When a subclass with a field annotated with @Key hides a superclass field annotated with @Key, prefer the definition from the subclass. #17
Labels
priority: p2
Moderately-important priority. Fix may not be included in next release.
type: feature request
‘Nice-to-have’ improvement, new feature or different behavior or design.

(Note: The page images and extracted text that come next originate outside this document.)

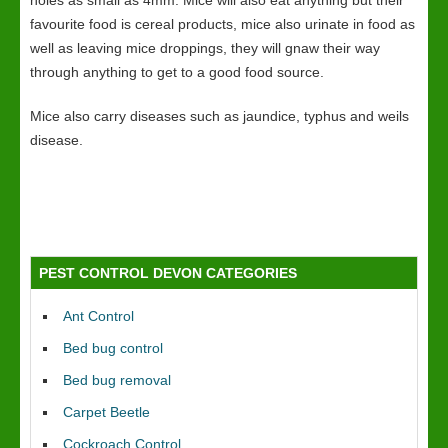
holes as small as 4mm. Mice will also eat anything but their
favourite food is cereal products, mice also urinate in food as
well as leaving mice droppings, they will gnaw their way
through anything to get to a good food source.
Mice also carry diseases such as jaundice, typhus and weils
disease.
PEST CONTROL DEVON CATEGORIES
Ant Control
Bed bug control
Bed bug removal
Carpet Beetle
Cockroach Control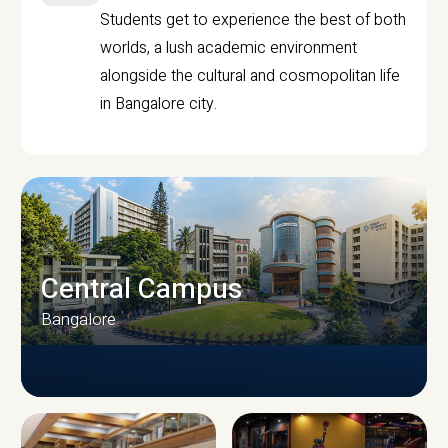
Students get to experience the best of both
worlds, a lush academic environment
alongside the cultural and cosmopolitan life
in Bangalore city.
Central Campus
Bangalore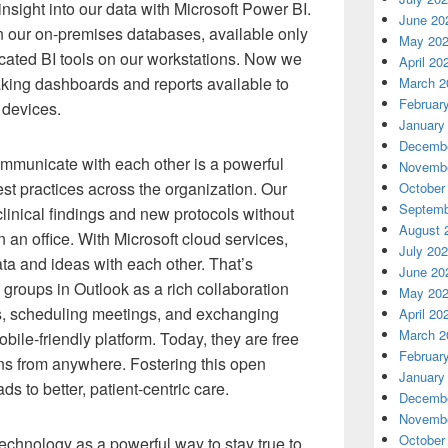
nsight into our data with Microsoft Power BI.
June 20
in our on-premises databases, available only
May 20
cated BI tools on our workstations. Now we
April 20
aking dashboards and reports available to
March 2
Februar
 devices.
January
Decembe
mmunicate with each other is a powerful
Novembe
est practices across the organization. Our
October
Septemb
linical findings and new protocols without
August 
 an office. With Microsoft cloud services,
July 20
ata and ideas with each other. That’s
June 20
roups in Outlook as a rich collaboration
May 20
iles, scheduling meetings, and exchanging
April 20
March 2
obile-friendly platform. Today, they are free
Februar
ns from anywhere. Fostering this open
January
 to better, patient-centric care.
Decembe
Novembe
October
hnology as a powerful way to stay true to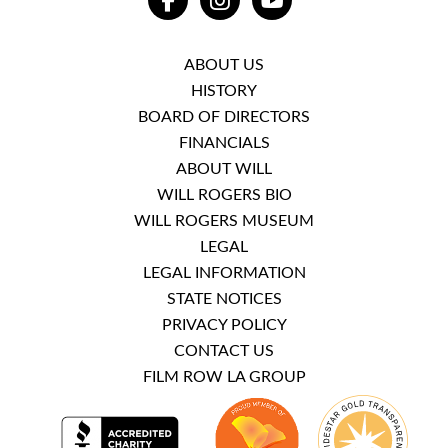
FACEBOOK
INSTAGRAM
YOUTUBE
ABOUT US
HISTORY
BOARD OF DIRECTORS
FINANCIALS
ABOUT WILL
WILL ROGERS BIO
WILL ROGERS MUSEUM
LEGAL
LEGAL INFORMATION
STATE NOTICES
PRIVACY POLICY
CONTACT US
FILM ROW LA GROUP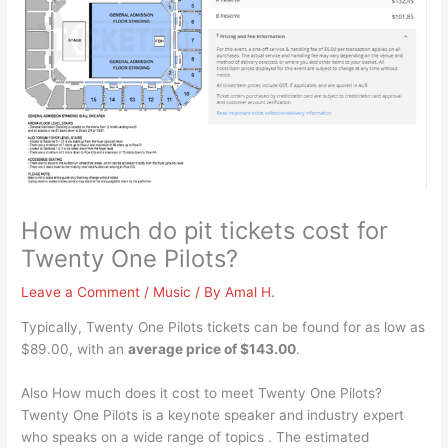
How much do pit tickets cost for
Twenty One Pilots?
Leave a Comment
/
Music
/ By
Amal H.
Typically, Twenty One Pilots tickets can be found for as low as
$89.00, with an
average price of $143.00
.
Also How much does it cost to meet Twenty One Pilots?
Twenty One Pilots is a keynote speaker and industry expert
who speaks on a wide range of topics . The estimated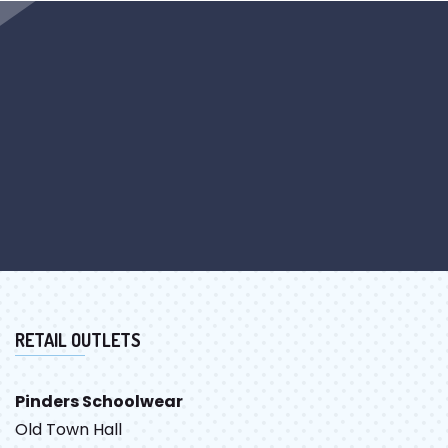
RETAIL OUTLETS
Pinders Schoolwear
Old Town Hall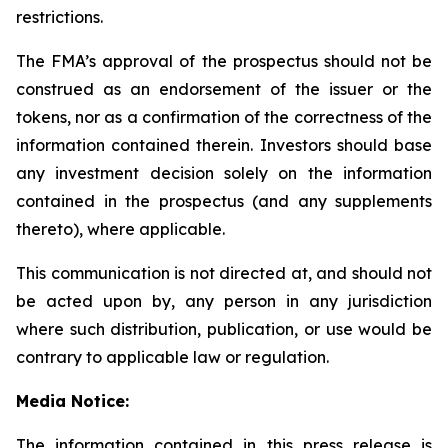
restrictions.
The FMA’s approval of the prospectus should not be
construed as an endorsement of the issuer or the
tokens, nor as a confirmation of the correctness of the
information contained therein. Investors should base
any investment decision solely on the information
contained in the prospectus (and any supplements
thereto), where applicable.
This communication is not directed at, and should not
be acted upon by, any person in any jurisdiction
where such distribution, publication, or use would be
contrary to applicable law or regulation.
Media Notice:
The information contained in this press release is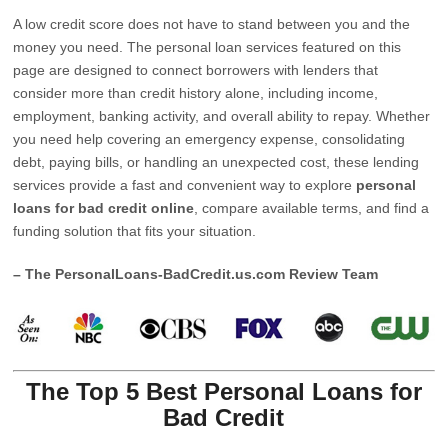
A low credit score does not have to stand between you and the
money you need. The personal loan services featured on this
page are designed to connect borrowers with lenders that
consider more than credit history alone, including income,
employment, banking activity, and overall ability to repay. Whether
you need help covering an emergency expense, consolidating
debt, paying bills, or handling an unexpected cost, these lending
services provide a fast and convenient way to explore
personal
loans for bad credit online
, compare available terms, and find a
funding solution that fits your situation.
– The PersonalLoans-BadCredit.us.com Review Team
The Top 5 Best Personal Loans for
Bad Credit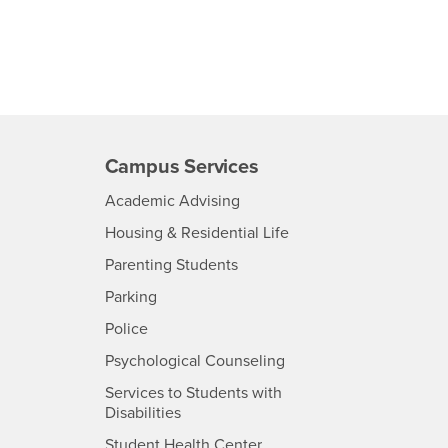
Campus Services
- CSUSB
Academic Advising
- CSUSB
Housing & Residential Life
Parenting Students
SB
- CSUSB
Parking
- CSUSB
Police
- CSUSB
Psychological Counseling
Services to Students with
- CSUSB
Disabilities
- CSUSB
Student Health Center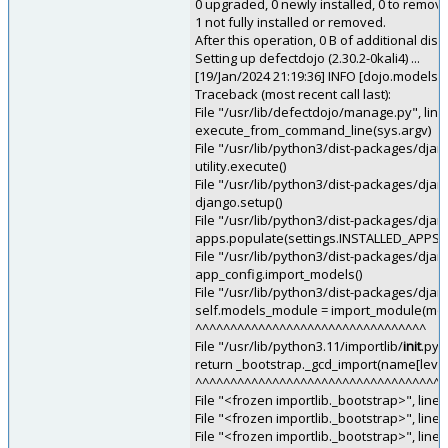
0 upgraded, 0 newly installed, 0 to remov
1 not fully installed or removed.
After this operation, 0 B of additional disk
Setting up defectdojo (2.30.2-0kali4) ...
[19/Jan/2024 21:19:36] INFO [dojo.models:4
Traceback (most recent call last):
File "/usr/lib/defectdojo/manage.py", lin
execute_from_command_line(sys.argv)
File "/usr/lib/python3/dist-packages/dj
utility.execute()
File "/usr/lib/python3/dist-packages/dj
django.setup()
File "/usr/lib/python3/dist-packages/djan
apps.populate(settings.INSTALLED_APPS)
File "/usr/lib/python3/dist-packages/djang
app_config.import_models()
File "/usr/lib/python3/dist-packages/djan
self.models_module = import_module(m
^^^^^^^^^^^^^^^^^^^^^^^^^^^^^^^^^
File "/usr/lib/python3.11/importlib/
init
.py"
return _bootstrap._gcd_import(name[level:
^^^^^^^^^^^^^^^^^^^^^^^^^^^^^^^^^^^^
File "<frozen importlib._bootstrap>", line 
File "<frozen importlib._bootstrap>", line
File "<frozen importlib._bootstrap>", line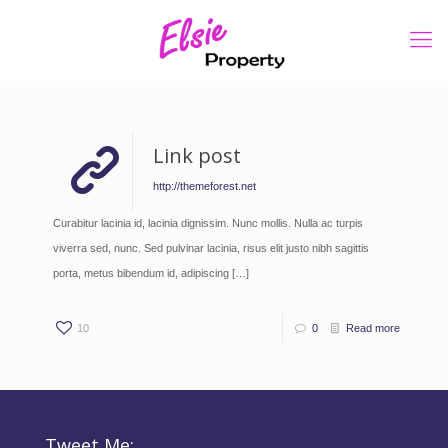
Link post
http://themeforest.net
Curabitur lacinia id, lacinia dignissim. Nunc mollis. Nulla ac turpis
viverra sed, nunc. Sed pulvinar lacinia, risus elit justo nibh sagittis
porta, metus bibendum id, adipiscing
[…]
10
0
Read more
Tweet Me: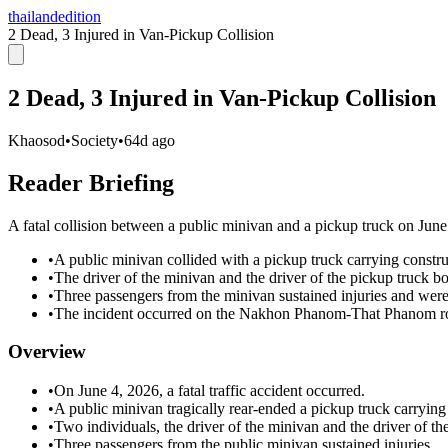
thailandedition
2 Dead, 3 Injured in Van-Pickup Collision
2 Dead, 3 Injured in Van-Pickup Collision
Khaosod
•
Society
•
64d ago
Reader Briefing
A fatal collision between a public minivan and a pickup truck on June 
•
A public minivan collided with a pickup truck carrying constru
•
The driver of the minivan and the driver of the pickup truck bo
•
Three passengers from the minivan sustained injuries and were 
•
The incident occurred on the Nakhon Phanom-That Phanom roa
Overview
•
On June 4, 2026, a fatal traffic accident occurred.
•
A public minivan tragically rear-ended a pickup truck carrying 
•
Two individuals, the driver of the minivan and the driver of th
•
Three passengers from the public minivan sustained injuries.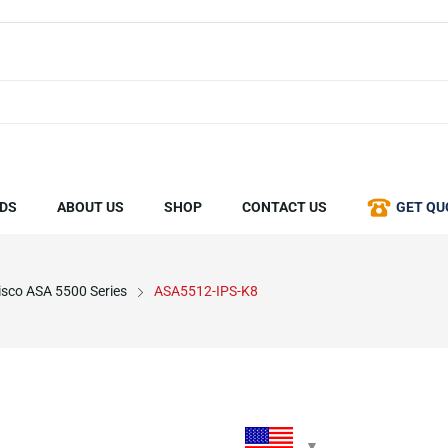
DS
ABOUT US
SHOP
CONTACT US
GET QU
isco ASA 5500 Series
ASA5512-IPS-K8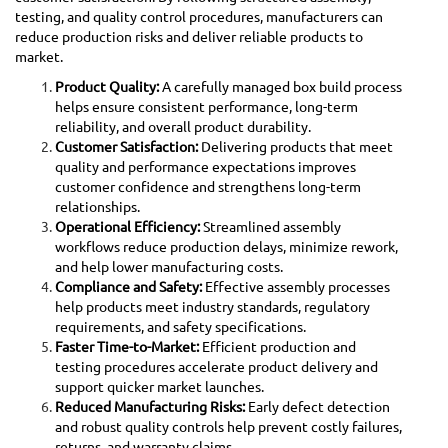
testing, and quality control procedures, manufacturers can
reduce production risks and deliver reliable products to
market.
Product Quality:
A carefully managed box build process
helps ensure consistent performance, long-term
reliability, and overall product durability.
Customer Satisfaction:
Delivering products that meet
quality and performance expectations improves
customer confidence and strengthens long-term
relationships.
Operational Efficiency:
Streamlined assembly
workflows reduce production delays, minimize rework,
and help lower manufacturing costs.
Compliance and Safety:
Effective assembly processes
help products meet industry standards, regulatory
requirements, and safety specifications.
Faster Time-to-Market:
Efficient production and
testing procedures accelerate product delivery and
support quicker market launches.
Reduced Manufacturing Risks:
Early defect detection
and robust quality controls help prevent costly failures,
returns, and warranty claims.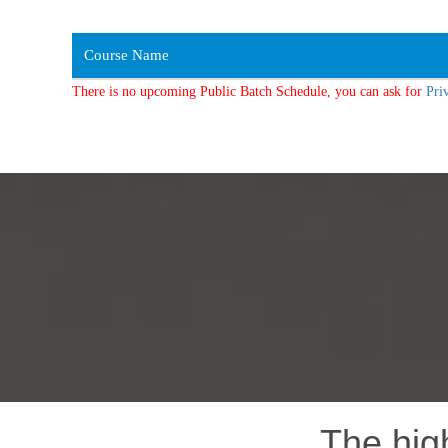
Course Name
There is no upcoming Public Batch Schedule, you can ask for
Pri
The hig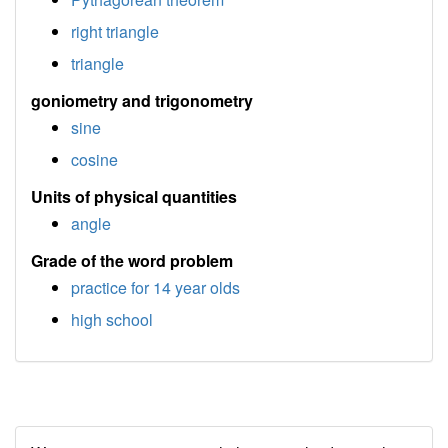
right triangle
triangle
goniometry and trigonometry
sine
cosine
Units of physical quantities
angle
Grade of the word problem
practice for 14 year olds
high school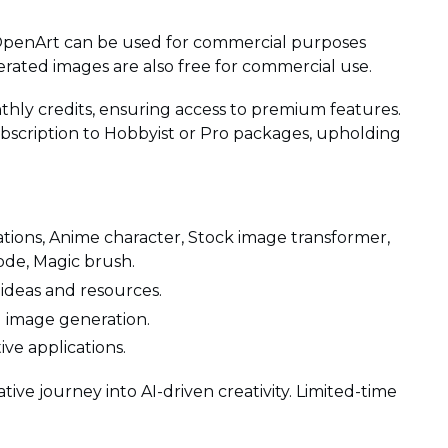
OpenArt can be used for commercial purposes
erated images are also free for commercial use.
thly credits, ensuring access to premium features.
bscription to Hobbyist or Pro packages, upholding
iations, Anime character, Stock image transformer,
ode, Magic brush.
 ideas and resources.
d image generation.
tive applications.
tive journey into AI-driven creativity. Limited-time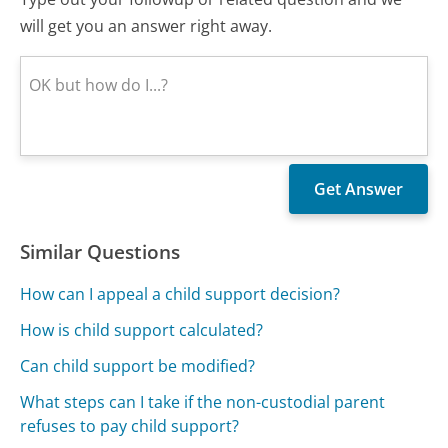
will get you an answer right away.
Similar Questions
How can I appeal a child support decision?
How is child support calculated?
Can child support be modified?
What steps can I take if the non-custodial parent
refuses to pay child support?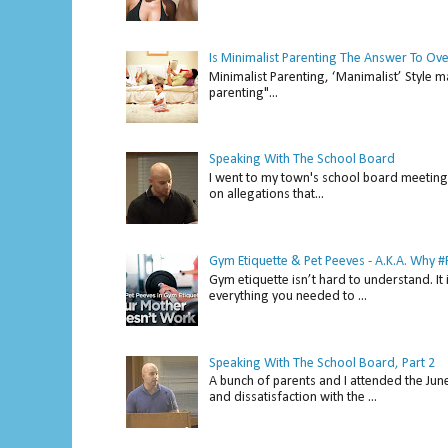
Is Minimalist Parenting The Answer To Ov
Minimalist Parenting, ‘Manimalist’ Style m
parenting"...
Speaking With The School Board
I went to my town's school board meeting 
on allegations that...
Gym Etiquette & Pet Peeves - A.K.A. Why
Gym etiquette isn’t hard to understand. It 
everything you needed to ...
Speaking With The School Board, Part 2
A bunch of parents and I attended the Ju
and dissatisfaction with the ...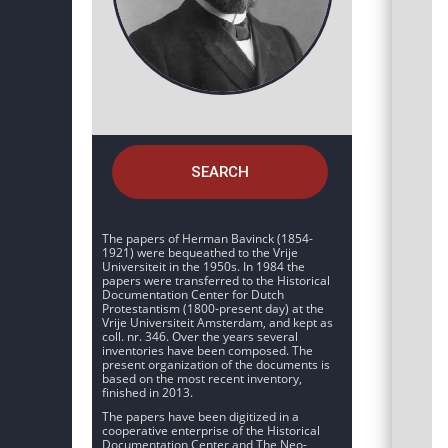
SEARCH
The papers of Herman Bavinck (1854-
1921) were bequeathed to the Vrije
Universiteit in the 1950s. In 1984 the
papers were transferred to the Historical
Documentation Center for Dutch
Protestantism (1800-present day) at the
Vrije Universiteit Amsterdam, and kept as
coll. nr. 346. Over the years several
inventories have been composed. The
present organization of the documents is
based on the most recent inventory,
finished in 2013.
The papers have been digitized in a
cooperative enterprise of the Historical
Documentation Center and The Neo-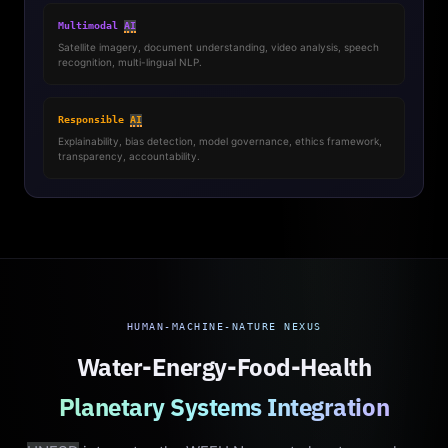
Multimodal
AI
Satellite imagery, document understanding, video analysis, speech
recognition, multi-lingual NLP.
Responsible
AI
Explainability, bias detection, model governance, ethics framework,
transparency, accountability.
HUMAN-MACHINE-NATURE NEXUS
Water-Energy-Food-Health
Planetary Systems Integration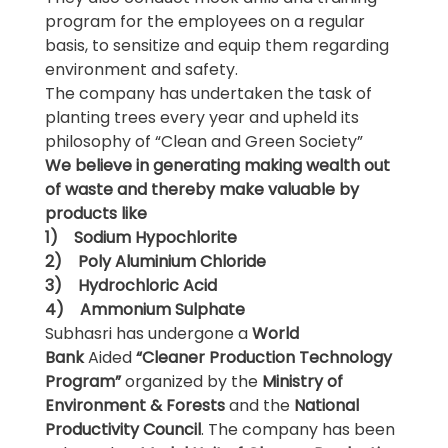
program for the employees on a regular
basis, to sensitize and equip them regarding
environment and safety.
The company has undertaken the task of
planting trees every year and upheld its
philosophy of “Clean and Green Society”
We believe in generating making wealth out
of waste and thereby make valuable
by
products
like
1) Sodium Hypochlorite
2) Poly Aluminium Chloride
3) Hydrochloric Acid
4) Ammonium Sulphate
Subhasri has undergone a
World
Bank
Aided
“Cleaner Production Technology
Program”
organized by the
Ministry of
Environment & Forests
and the
National
Productivity Council
. The company has been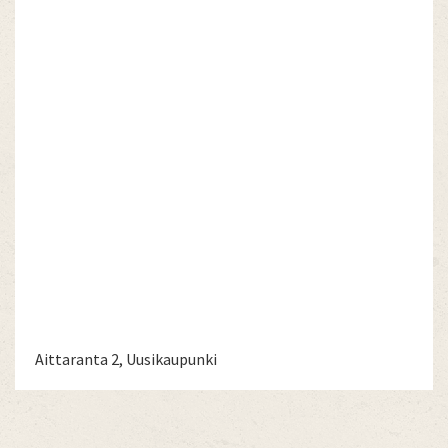
Aittaranta 2, Uusikaupunki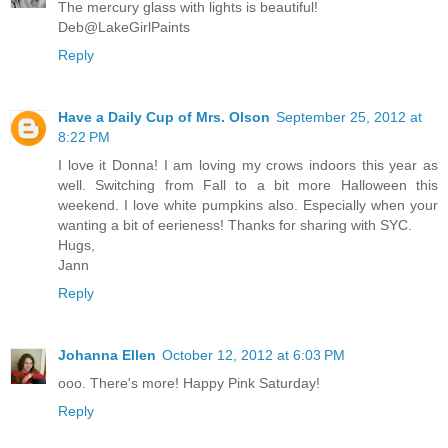
The mercury glass with lights is beautiful!
Deb@LakeGirlPaints
Reply
Have a Daily Cup of Mrs. Olson
September 25, 2012 at
8:22 PM
I love it Donna! I am loving my crows indoors this year as
well. Switching from Fall to a bit more Halloween this
weekend. I love white pumpkins also. Especially when your
wanting a bit of eerieness! Thanks for sharing with SYC.
Hugs,
Jann
Reply
Johanna Ellen
October 12, 2012 at 6:03 PM
ooo. There's more! Happy Pink Saturday!
Reply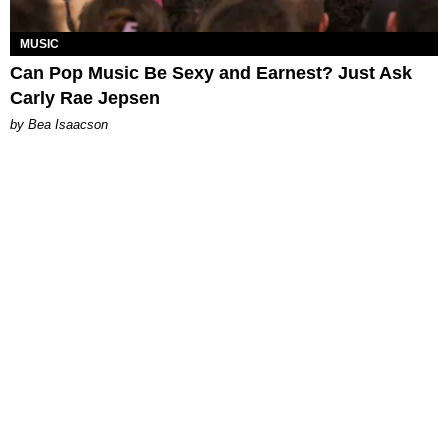
MUSIC
Can Pop Music Be Sexy and Earnest? Just Ask
Carly Rae Jepsen
by Bea Isaacson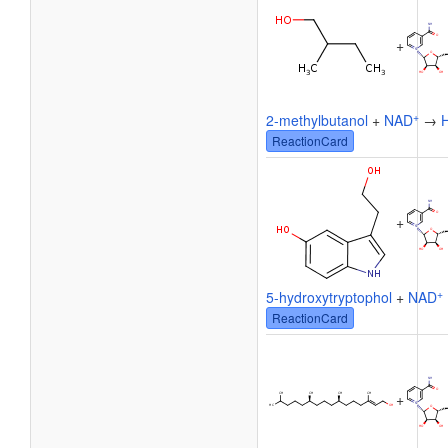
+
+
2-methylbutanol
+
NAD
→
ReactionCard
+
+
5-hydroxytryptophol
+
NAD
ReactionCard
+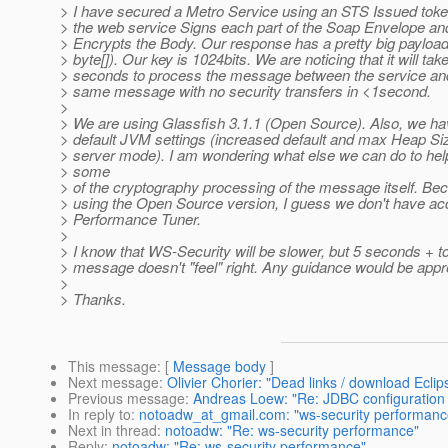
> I have secured a Metro Service using an STS Issued toke
> the web service Signs each part of the Soap Envelope and
> Encrypts the Body. Our response has a pretty big payloa
> byte[]). Our key is 1024bits. We are noticing that it will tak
> seconds to process the message between the service and
> same message with no security transfers in <1second.
>
> We are using Glassfish 3.1.1 (Open Source). Also, we h
> default JVM settings (increased default and max Heap Siz
> server mode). I am wondering what else we can do to he
> some
> of the cryptography processing of the message itself. Be
> using the Open Source version, I guess we don't have ac
> Performance Tuner.
>
> I know that WS-Security will be slower, but 5 seconds + t
> message doesn't "feel" right. Any guidance would be appr
>
> Thanks.
This message
: [
Message body
]
Next message
:
Olivier Chorier: "Dead links / download Eclip
Previous message
:
Andreas Loew: "Re: JDBC configuration i
In reply to
:
notoadw_at_gmail.com: "ws-security performanc
Next in thread
:
notoadw: "Re: ws-security performance"
Reply
:
notoadw: "Re: ws-security performance"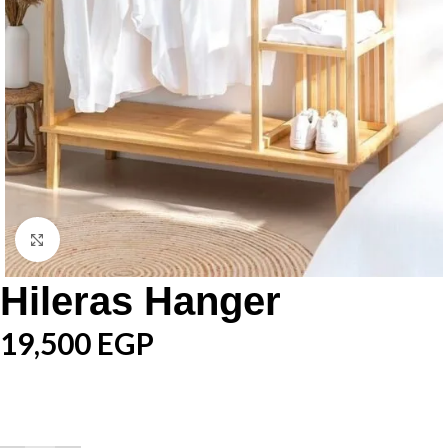
Click to enlarge
Hileras Hanger
19,500
EGP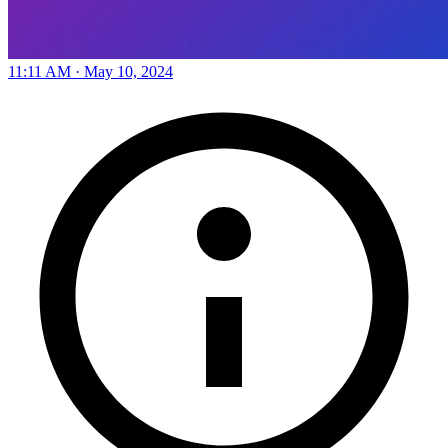
11:11 AM · May 10, 2024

From dtbull...@gmail.com on June 22, 2011 08:06:43
Version of google-http-java-client
The one that's embedded in google-api-java-client 1.4.1-beta
Java environment (e.g. Java 6, Android 2.3, App Engine 1.4.3)?
All
Describe the problem.
package my.pkg;
class A {
@key
String foo;
}
class B extends A {
@key
Integer foo;
}
When attempting to anHttpResponse.parseAs(B.class), google-java-api-client complains like this:
java.lang.IllegalArgumentException: two fields have the same name : public java.lang.String my.pkg.A.foo and public java.lang.Integer my.pkg.B.foo
at com.google.common.base.Preconditions.checkArgument(Preconditions.java:115) ... etc.
How would you expect it to be fixed?
Because the intent of B.foo is to hide A.foo, google-http-java-client should only consider B.foo to be of interest for parsing, even though the java.lang.reflection API does give it complete information about the definitions of foo, and both classes use the @key annotation.